100 years of delay have passed since Pres. Lincoln freed the slaves, yet their heirs, their grandsons, are not fully free. They are not yet freed from the bonds of injustice. They are not yet freed from social and economic oppression. And this Nation, for all its hopes and all its boasts, will not be fully free until all its citizens are free.
News reports on the racial problems plaguing the South continued to attract international attention. Just one month after the end of the Birmingham Campaign, Alabama Governor George Wallace impeded the enrollment of two African American students to the University of Alabama. On June 11, 1963, Governor Wallace stood in front of the schoolhouse doors to block their entrance. Only after being confronted by federal marshals and the Alabama National Guard did Wallace stand aside.
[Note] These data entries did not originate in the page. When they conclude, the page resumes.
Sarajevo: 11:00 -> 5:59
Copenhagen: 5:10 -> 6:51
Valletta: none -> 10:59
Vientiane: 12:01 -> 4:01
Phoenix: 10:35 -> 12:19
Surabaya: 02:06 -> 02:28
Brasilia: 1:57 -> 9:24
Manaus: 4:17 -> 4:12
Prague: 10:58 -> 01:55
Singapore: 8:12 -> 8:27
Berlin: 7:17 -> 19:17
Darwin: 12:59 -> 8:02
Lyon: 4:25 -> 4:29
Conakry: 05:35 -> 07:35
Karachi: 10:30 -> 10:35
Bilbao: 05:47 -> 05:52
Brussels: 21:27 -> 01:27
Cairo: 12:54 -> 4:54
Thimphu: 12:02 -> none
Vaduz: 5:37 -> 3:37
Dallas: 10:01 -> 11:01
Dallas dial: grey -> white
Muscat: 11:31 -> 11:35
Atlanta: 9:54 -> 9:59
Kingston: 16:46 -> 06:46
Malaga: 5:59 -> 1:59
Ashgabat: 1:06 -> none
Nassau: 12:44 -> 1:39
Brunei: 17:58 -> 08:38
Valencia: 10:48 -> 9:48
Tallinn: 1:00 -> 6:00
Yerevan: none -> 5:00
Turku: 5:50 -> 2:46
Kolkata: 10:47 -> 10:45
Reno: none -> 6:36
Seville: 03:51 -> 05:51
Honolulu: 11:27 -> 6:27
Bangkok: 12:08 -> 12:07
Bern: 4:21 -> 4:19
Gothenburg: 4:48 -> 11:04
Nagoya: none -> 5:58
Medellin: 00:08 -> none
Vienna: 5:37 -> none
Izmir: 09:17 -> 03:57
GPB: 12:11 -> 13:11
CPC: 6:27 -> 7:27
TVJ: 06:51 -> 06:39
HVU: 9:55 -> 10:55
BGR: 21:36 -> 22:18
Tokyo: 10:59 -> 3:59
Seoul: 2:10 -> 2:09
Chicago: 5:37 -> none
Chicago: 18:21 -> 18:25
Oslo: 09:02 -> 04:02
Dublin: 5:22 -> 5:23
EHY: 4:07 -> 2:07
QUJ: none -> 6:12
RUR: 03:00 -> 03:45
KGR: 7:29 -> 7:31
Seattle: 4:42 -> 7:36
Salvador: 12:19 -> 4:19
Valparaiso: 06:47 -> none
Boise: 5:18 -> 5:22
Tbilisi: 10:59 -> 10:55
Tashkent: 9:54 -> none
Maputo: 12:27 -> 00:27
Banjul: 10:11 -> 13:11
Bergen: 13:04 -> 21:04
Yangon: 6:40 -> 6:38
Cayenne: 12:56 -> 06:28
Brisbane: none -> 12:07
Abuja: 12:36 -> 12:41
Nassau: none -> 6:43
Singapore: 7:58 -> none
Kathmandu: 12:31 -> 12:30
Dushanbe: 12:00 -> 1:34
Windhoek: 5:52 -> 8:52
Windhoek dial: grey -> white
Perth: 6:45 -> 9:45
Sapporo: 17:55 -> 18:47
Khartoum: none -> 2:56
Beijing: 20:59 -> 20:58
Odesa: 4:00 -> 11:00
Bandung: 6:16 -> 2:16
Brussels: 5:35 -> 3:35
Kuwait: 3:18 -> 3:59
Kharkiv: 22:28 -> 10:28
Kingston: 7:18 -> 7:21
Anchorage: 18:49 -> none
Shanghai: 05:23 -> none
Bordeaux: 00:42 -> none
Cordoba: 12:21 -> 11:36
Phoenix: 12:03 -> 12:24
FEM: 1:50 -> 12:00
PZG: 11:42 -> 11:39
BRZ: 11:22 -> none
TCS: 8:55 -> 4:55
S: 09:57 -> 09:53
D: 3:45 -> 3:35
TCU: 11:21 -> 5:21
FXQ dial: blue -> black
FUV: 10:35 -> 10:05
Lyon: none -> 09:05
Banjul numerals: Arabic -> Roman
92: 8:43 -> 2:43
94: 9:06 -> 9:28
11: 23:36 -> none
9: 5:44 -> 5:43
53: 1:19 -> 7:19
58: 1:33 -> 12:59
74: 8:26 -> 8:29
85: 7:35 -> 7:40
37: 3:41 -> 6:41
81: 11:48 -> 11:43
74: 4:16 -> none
The students were enrolled, becoming the first black students at the last American university to integrate.
June 11, 1963, is an important date for a second reason. That evening, as President Kennedy addressed the nation about the day’s events, he asked Congress and all Americans to acknowledge and support “the proposition that race has no place in American life or law.” Now known as the Civil Rights Address, Kennedy’s speech outlined a legislative bill that would eventually become the Civil Rights Act of 1964. Just eight days after introducing the bill, President Kennedy sent it to Congress. However, the bill languished in the House of Representatives among committee chairs, some of whom wanted it strengthened and others who wished it to fail. President Kennedy did not live to see its passage as he was assassinated on November 22, 1963.